NC
How to write a good AI prompt — 7 rules with examples
✍️
Guides7 Jun 2026 · 8 min read

How to write a good AI prompt — 7 rules with examples

The difference between 'make me a website' and an app that actually works is the prompt. 7 concrete rules we learned from thousands of generations.

The same AI tool gives two people completely different results — one a half-baked site, the other a working app. The difference isn't luck, it's the prompt: how clearly you describe what you want. Here are 7 rules we distilled from thousands of generations on nocodeon.

1. Say WHAT it does, not HOW to build it

You don't need to know coding.

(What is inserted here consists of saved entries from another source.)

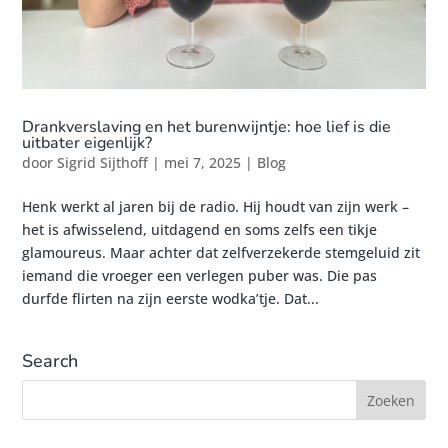
Drankverslaving en het burenwijntje: hoe lief is die
uitbater eigenlijk?
door
Sigrid Sijthoff
|
mei 7, 2025
|
Blog
Henk werkt al jaren bij de radio. Hij houdt van zijn werk –
het is afwisselend, uitdagend en soms zelfs een tikje
glamoureus. Maar achter dat zelfverzekerde stemgeluid zit
iemand die vroeger een verlegen puber was. Die pas
durfde flirten na zijn eerste wodka’tje. Dat...
Search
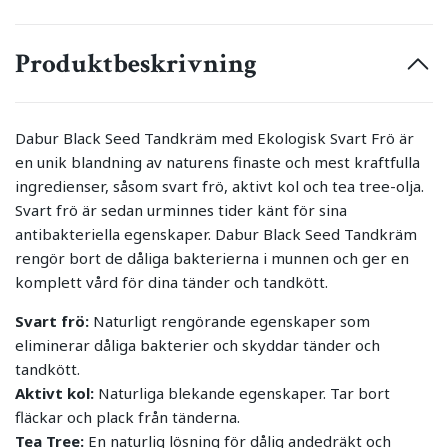
Produktbeskrivning
Dabur Black Seed Tandkräm med Ekologisk Svart Frö är
en unik blandning av naturens finaste och mest kraftfulla
ingredienser, såsom svart frö, aktivt kol och tea tree-olja.
Svart frö är sedan urminnes tider känt för sina
antibakteriella egenskaper. Dabur Black Seed Tandkräm
rengör bort de dåliga bakterierna i munnen och ger en
komplett vård för dina tänder och tandkött.
Svart frö:
Naturligt rengörande egenskaper som
eliminerar dåliga bakterier och skyddar tänder och
tandkött.
Aktivt kol:
Naturliga blekande egenskaper. Tar bort
fläckar och plack från tänderna.
Tea Tree:
En naturlig lösning för dålig andedräkt och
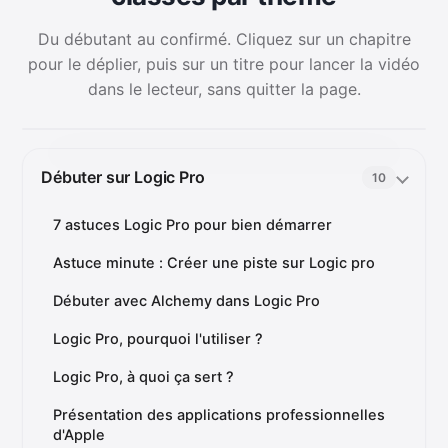
Du débutant au confirmé. Cliquez sur un chapitre
pour le déplier, puis sur un titre pour lancer la vidéo
dans le lecteur, sans quitter la page.
Débuter sur Logic Pro
10
7 astuces Logic Pro pour bien démarrer
Astuce minute : Créer une piste sur Logic pro
Débuter avec Alchemy dans Logic Pro
Logic Pro, pourquoi l'utiliser ?
Logic Pro, à quoi ça sert ?
Présentation des applications professionnelles
d'Apple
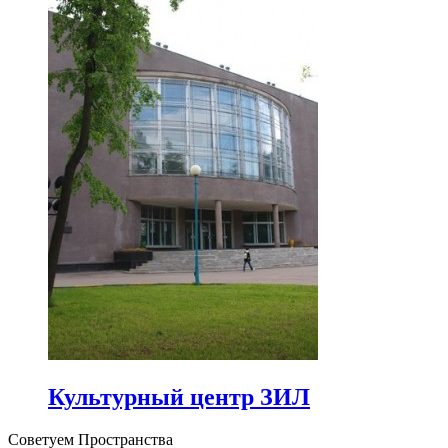
Культурный центр ЗИЛ
Советуем Пространства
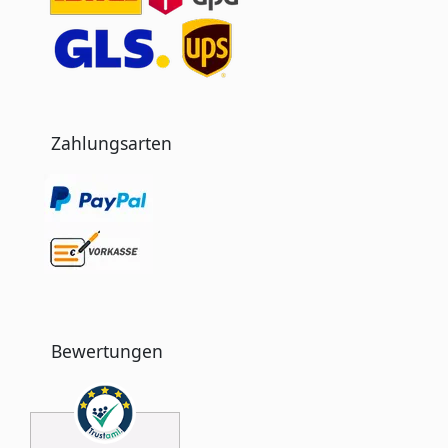
Zahlungsarten
Bewertungen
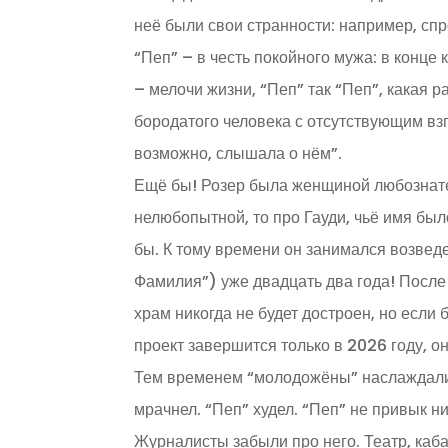
неё были свои странности: например, спро
“Пеп” – в честь покойного мужа: в конце 
– мелочи жизни, “Пеп” так “Пеп”, какая
бородатого человека с отсутствующим взг
возможно, слышала о нём”.
Ещё бы! Розер была женщиной любознате
нелюбопытной, то про Гауди, чьё имя был
бы. К тому времени он занимался возвед
Фамилия”) уже двадцать два года! После
храм никогда не будет достроен, но если б
проект завершится только в 2026 году, о
Тем временем “молодожёны” наслаждалис
мрачнел. “Пеп” худел. “Пеп” не привык н
Журналисты забыли про него. Театр, кабар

Don't write “use React and Firebase.” Write what the user sees and does: “A page where I enter an expense, the app sums it and shows totals per category.” We pick the tech.

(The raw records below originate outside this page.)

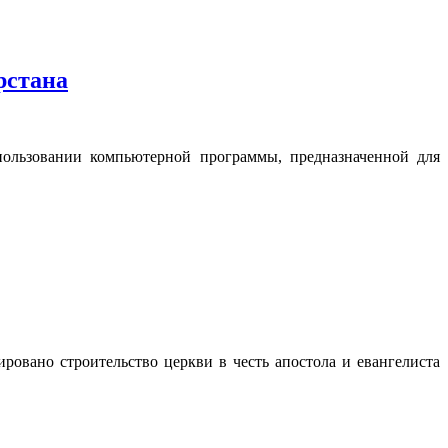
рстана
пользовании компьютерной программы, предназначенной для
ровано строительство церкви в честь апостола и евангелиста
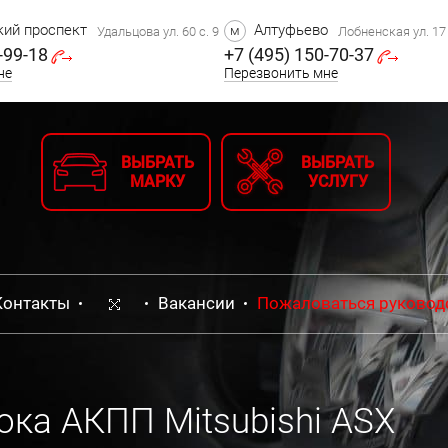
ий проспект
Алтуфьево
м
Удальцова ул. 60 с. 9
Лобненская ул. 17 
-99-18
+7 (495) 150-70-37
не
Перезвонить мне
ВЫБРАТЬ
ВЫБРАТЬ
МАРКУ
УСЛУГУ
Контакты
Вакансии
Пожаловаться руковод
ока АКПП Mitsubishi ASX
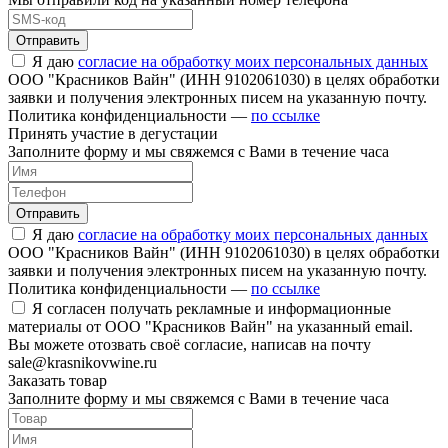
Отправить
Я даю
согласие на обработку моих персональных данных
ООО "Красников Вайн" (ИНН 9102061030) в целях обработки
заявки и получения электронных писем на указанную почту.
Политика конфиденциальности —
по ссылке
Принять участие в дегустации
Заполните форму и мы свяжемся с Вами в течение часа
Отправить
Я даю
согласие на обработку моих персональных данных
ООО "Красников Вайн" (ИНН 9102061030) в целях обработки
заявки и получения электронных писем на указанную почту.
Политика конфиденциальности —
по ссылке
Я согласен получать рекламные и информационные
материалы от ООО "Красников Вайн" на указанный email.
Вы можете отозвать своё согласие, написав на почту
sale@krasnikovwine.ru
Заказать товар
Заполните форму и мы свяжемся с Вами в течение часа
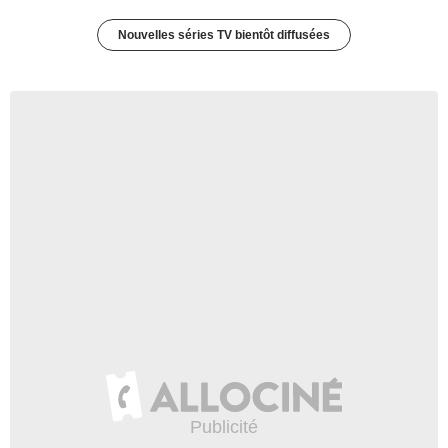
Nouvelles séries TV bientôt diffusées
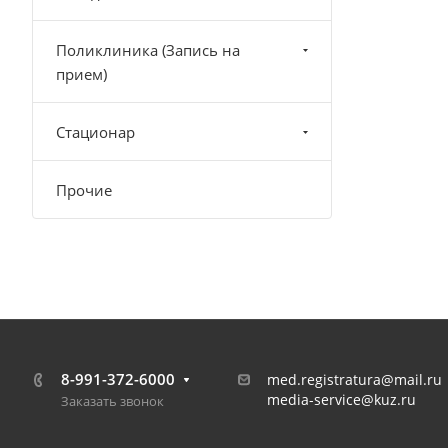
Поликлиника (Запись на
прием)
Стационар
Прочие
8-991-372-6000
med.registratura@mail.ru
media-service@kuz.ru
Заказать звонок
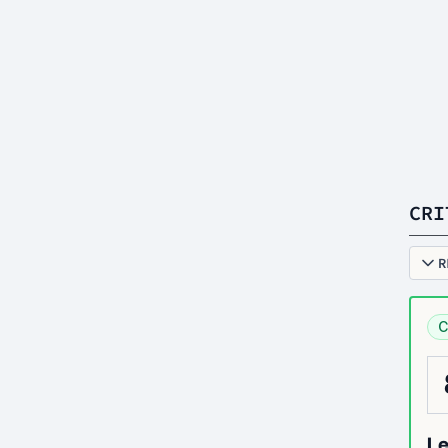
CRI
R
C
Le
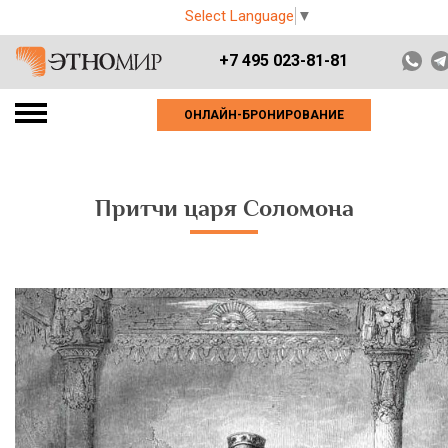
Select Language
▼
+7 495 023-81-81
ОНЛАЙН-БРОНИРОВАНИЕ
Притчи царя Соломона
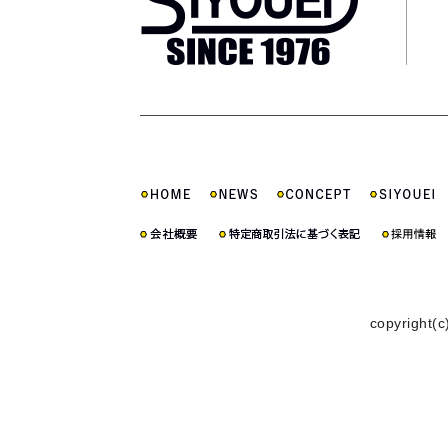
copyright(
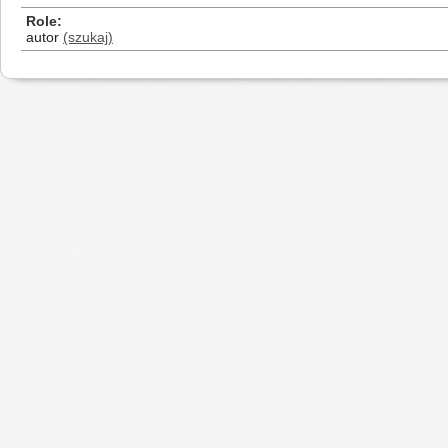
Role
autor
(szukaj)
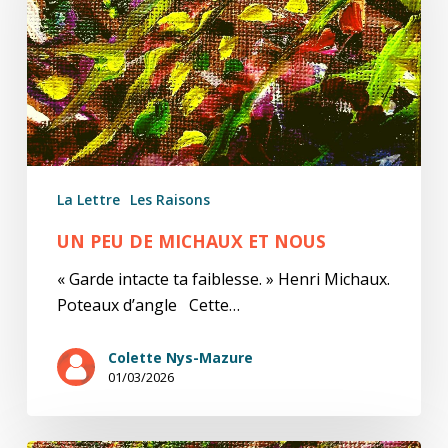
et
nous
La Lettre
Les Raisons
UN PEU DE MICHAUX ET NOUS
« Garde intacte ta faiblesse. » Henri Michaux.
Poteaux d’angle Cette…
Colette Nys-Mazure
01/03/2026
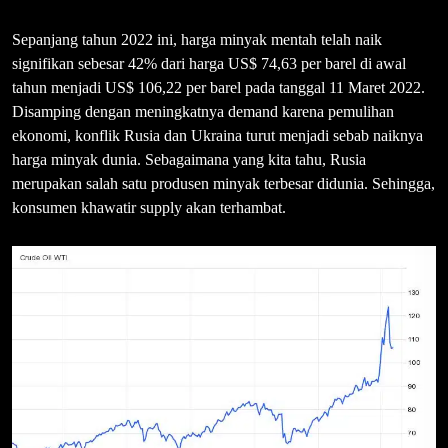
Sepanjang tahun 2022 ini, harga minyak mentah telah naik
signifikan sebesar 42% dari harga US$ 74,63 per barel di awal
tahun menjadi US$ 106,22 per barel pada tanggal 11 Maret 2022.
Disamping dengan meningkatnya demand karena pemulihan
ekonomi, konflik Rusia dan Ukraina turut menjadi sebab naiknya
harga minyak dunia. Sebagaimana yang kita tahu, Rusia
merupakan salah satu produsen minyak terbesar didunia. Sehingga,
konsumen khawatir supply akan terhambat.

2. List the screens and buttons

An app is a set of screens. List them and you get exactly that:

Three screens:
1. Home — "New measurement" button
2. Entry — fields: date, weight (kg), note
3. History — list of all entries + monthly chart

3. Say where the data lives

If you want data to survive moving from phone to laptop, say it explicitly: “Data in the database (nocodeon.db), not just the browser.” Otherwise the AI picks the simplest option — localStorage — and the data disappears on another device.

4. Ask for it to work on mobile

Most people open the app on a phone. Add one sentence: “Must work on mobile too — touch controls, buttons big enough for a finger, no horizontal scroll.” For games ask for on-screen buttons, not just the keyboard.

5. Give example content

Instead of “a general knowledge quiz,” give 2-3 real questions. Instead of “an image gallery,” say how many images and the layout. A concrete example beats ten adjectives.

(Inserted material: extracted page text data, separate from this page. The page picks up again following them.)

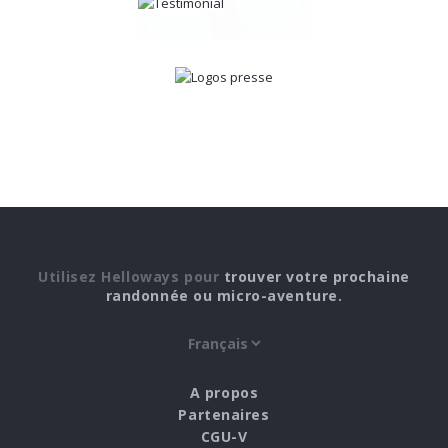
Utilisez Helloways pour
trouver votre prochaine
randonnée ou micro-aventure.
A propos
Partenaires
CGU-V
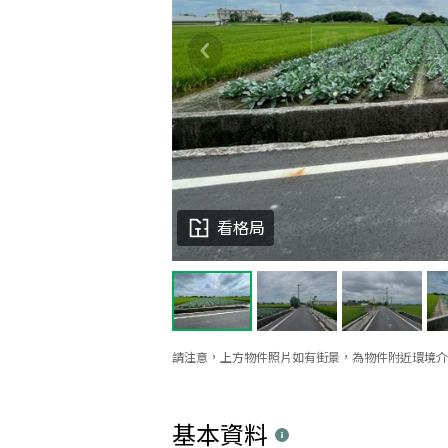
看格局
請注意，上方物件照片如有街景，為物件附近環境介
基本資料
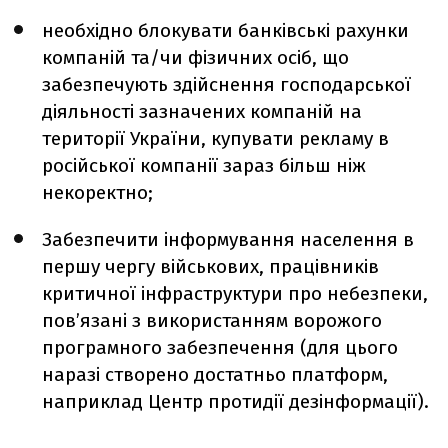
необхідно блокувати банківські рахунки
компаній та/чи фізичних осіб, що
забезпечують здійснення господарської
діяльності зазначених компаній на
території України, купувати рекламу в
російської компанії зараз більш ніж
некоректно;
Забезпечити інформування населення в
першу чергу військових, працівників
критичної інфраструктури про небезпеки,
пов’язані з використанням ворожого
програмного забезпечення (для цього
наразі створено достатньо платформ,
наприклад Центр протидії дезінформації).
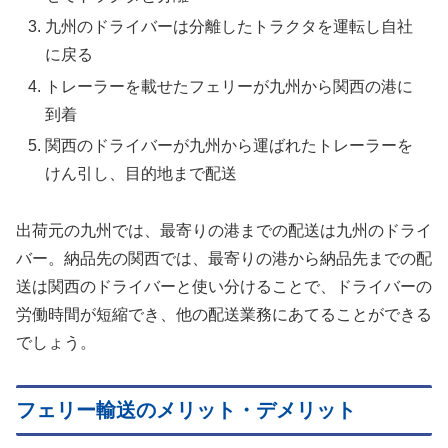
九州のドライバーは分離したトラクタを運転し自社
に戻る
トレーラーを載せたフェリーが九州から関西の港に
到着
関西のドライバーが九州から運ばれたトレーラーを
けん引し、目的地まで配送
出荷元の九州では、最寄りの港までの配送は九州のドライ
バー。納品先の関西では、最寄りの港から納品先までの配
送は関西のドライバーと使い分けることで、ドライバーの
労働時間が短縮でき、他の配送業務にあてることができる
でしょう。
フェリー輸送のメリット・デメリット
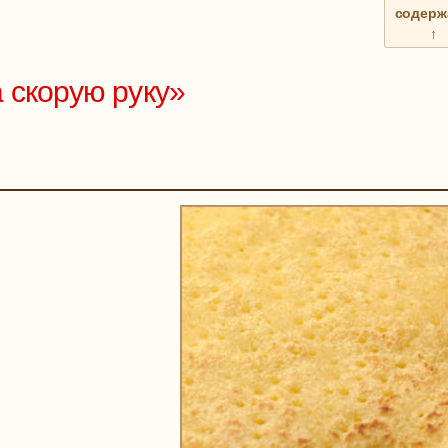
содерж
↑
 скорую руку»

6. One feature per message

Don't do everything at once. Basic version first, then build up: “Now add that each entry can be deleted.”That way it's easier to see where something went wrong and act precisely.

7. Say what's wrong, specifically

If the result isn't good, don't just write “it doesn't work.” Write exactly what: “The Save button doesn't respond on mobile” or “The list doesn't refresh after adding.” The more precise, the faster the fix.

Bad vs good prompt — example

BadGood
Build me a gym appA workout tracker: an entry screen (exercise name, kg, reps), history by day, a progress chart. Data in the database. Works on mobile.